A number of genes are known to be involved in glucose homeostasis. Mutations and polymorphisms in candidate genes may effect insulin production, action or resistance. This study was designed to report the association of genetic polymorphism with the type 2 diabetes (T2D) in Pakistani population. A total of 458 subjects (case n=288, control n=170) participated in the study. Nine single nucleotide polymorphisms were investigated in genes IDE (rs6583813 C>T, rs7910977 C>T), POU2F1 (rs3767434 A>T, rs10918682 A>T, rs2146727 A>G), WFS1 (rs734312 A>G), PON1 (rs854560 T>A), IL1α (rs1800587 C>T) and IL1β (rs1143634 C>T).
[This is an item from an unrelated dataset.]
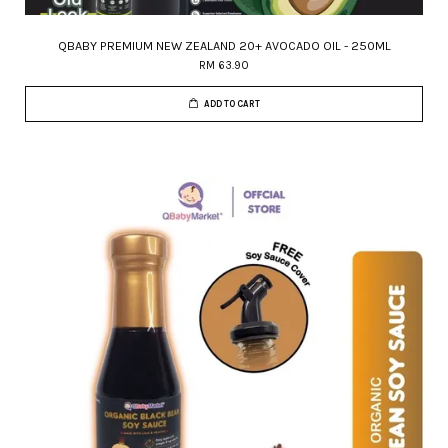
QBABY PREMIUM NEW ZEALAND 20+ AVOCADO OIL - 250ML
RM 63.90
ADD TO CART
Genotyping was performed by DNA sequencing after nested polymerase chain reaction of targeted regions. Results indicated that rs7910977 in IDE showed significant association with the development of T2D [P=0.012, OR 1.677 (95% CI 1.112-2.438)]. The rs10918682 in POU2F1 was associated with T2D [P<0.001, OR 3.606 (95% CI 2.165-6.005)]. The rs854560 in PON1 was associated with incidences of T2D and increased the risk of cardiovascular complications [P=0.031, OR 0.663 (95% CI 0.455-0.965)] in diabetics. The rs734312 from WFS1 gene was associated with diabetes at genotype level (P<0.01). Haplotype analysis of rs1800587-rs1143634 depicted CC haplotype increased the susceptibility to diabetes (P<0.05). Haplotype GAA from rs2146727-10918682-rs3767434 was protective against diabetes (P<0.01) and GGA exhibited the association with T2D (P<0.01). Haplotype CT from rs6583813-rs7910977 was protective against diabetes (P=0.02). Our study provided evidence to IDE, PON1, WFS1, POU2F1, IL1α and IL1β associated with T2D in Pakistanis.